━━━ INPUT DATA

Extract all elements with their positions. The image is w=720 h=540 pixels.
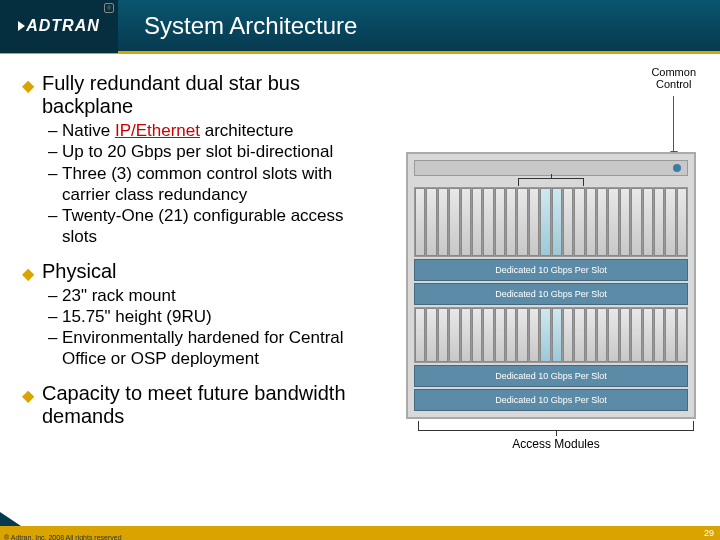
arrow-icon (673, 96, 674, 156)
sub-bullets-2: 23" rack mount 15.75" height (9RU) Envir… (22, 285, 374, 370)
page-number: 29 (704, 526, 714, 540)
slide-title: System Architecture (144, 12, 357, 40)
sub-access-slots: Twenty-One (21) configurable access slot… (48, 205, 374, 248)
access-modules-annotation: Access Modules (406, 437, 706, 451)
footer-bar: ® Adtran, Inc. 2008 All rights reserved … (0, 526, 720, 540)
registered-icon: ® (104, 3, 114, 13)
bullet-physical: ◆Physical (22, 260, 374, 283)
bullet-backpane: ◆Fully redundant dual star bus backplane (22, 72, 374, 118)
band-label-2: Dedicated 10 Gbps Per Slot (414, 283, 688, 305)
bullet-capacity: ◆Capacity to meet future bandwidth deman… (22, 382, 374, 428)
band-label-3: Dedicated 10 Gbps Per Slot (414, 365, 688, 387)
band-label-4: Dedicated 10 Gbps Per Slot (414, 389, 688, 411)
slot-row-2 (414, 307, 688, 363)
sub-native-ip: Native IP/Ethernet architecture (48, 120, 374, 141)
brace-icon (418, 421, 694, 431)
adtran-logo: ADTRAN (18, 17, 100, 35)
sub-rack-mount: 23" rack mount (48, 285, 374, 306)
sub-bullets-1: Native IP/Ethernet architecture Up to 20… (22, 120, 374, 248)
common-control-annotation: Common Control (651, 66, 696, 90)
slide-body: Common Control ◆Fully redundant dual sta… (0, 54, 720, 428)
copyright-text: ® Adtran, Inc. 2008 All rights reserved (0, 534, 122, 540)
slot-row (414, 187, 688, 257)
slide-header: ADTRAN ® System Architecture (0, 0, 720, 54)
sub-height: 15.75" height (9RU) (48, 306, 374, 327)
band-label-1: Dedicated 10 Gbps Per Slot (414, 259, 688, 281)
brace-icon (518, 178, 584, 186)
sub-hardened: Environmentally hardened for Central Off… (48, 327, 374, 370)
chassis-diagram: Dedicated 10 Gbps Per Slot Dedicated 10 … (406, 152, 706, 451)
sub-20gbps: Up to 20 Gbps per slot bi-directional (48, 141, 374, 162)
sub-control-slots: Three (3) common control slots with carr… (48, 163, 374, 206)
chassis-frame: Dedicated 10 Gbps Per Slot Dedicated 10 … (406, 152, 696, 419)
logo-box: ADTRAN ® (0, 0, 118, 53)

━━━━━━

YOUR GOAL
After removing the pictures, restate the whole listing above word for word.

WRITTEN ANSWER
Extract all elements with their positions. The image is w=720 h=540 pixels.
arrow-icon (673, 96, 674, 156)
sub-bullets-2: 23" rack mount 15.75" height (9RU) Envir… (22, 285, 374, 370)
page-number: 29 (704, 526, 714, 540)
slide-title: System Architecture (144, 12, 357, 40)
sub-access-slots: Twenty-One (21) configurable access slot… (48, 205, 374, 248)
access-modules-annotation: Access Modules (406, 437, 706, 451)
footer-bar: ® Adtran, Inc. 2008 All rights reserved … (0, 526, 720, 540)
registered-icon: ® (104, 3, 114, 13)
bullet-physical: ◆Physical (22, 260, 374, 283)
bullet-backpane: ◆Fully redundant dual star bus backplane (22, 72, 374, 118)
band-label-2: Dedicated 10 Gbps Per Slot (414, 283, 688, 305)
bullet-capacity: ◆Capacity to meet future bandwidth deman… (22, 382, 374, 428)
band-label-3: Dedicated 10 Gbps Per Slot (414, 365, 688, 387)
band-label-4: Dedicated 10 Gbps Per Slot (414, 389, 688, 411)
slot-row-2 (414, 307, 688, 363)
sub-native-ip: Native IP/Ethernet architecture (48, 120, 374, 141)
brace-icon (418, 421, 694, 431)
adtran-logo: ADTRAN (18, 17, 100, 35)
sub-rack-mount: 23" rack mount (48, 285, 374, 306)
sub-bullets-1: Native IP/Ethernet architecture Up to 20… (22, 120, 374, 248)
common-control-annotation: Common Control (651, 66, 696, 90)
slide-body: Common Control ◆Fully redundant dual sta… (0, 54, 720, 428)
copyright-text: ® Adtran, Inc. 2008 All rights reserved (0, 534, 122, 540)
slot-row (414, 187, 688, 257)
slide-header: ADTRAN ® System Architecture (0, 0, 720, 54)
sub-height: 15.75" height (9RU) (48, 306, 374, 327)
band-label-1: Dedicated 10 Gbps Per Slot (414, 259, 688, 281)
brace-icon (518, 178, 584, 186)
sub-hardened: Environmentally hardened for Central Off… (48, 327, 374, 370)
chassis-diagram: Dedicated 10 Gbps Per Slot Dedicated 10 … (406, 152, 706, 451)
sub-20gbps: Up to 20 Gbps per slot bi-directional (48, 141, 374, 162)
sub-control-slots: Three (3) common control slots with carr… (48, 163, 374, 206)
chassis-frame: Dedicated 10 Gbps Per Slot Dedicated 10 … (406, 152, 696, 419)
logo-box: ADTRAN ® (0, 0, 118, 53)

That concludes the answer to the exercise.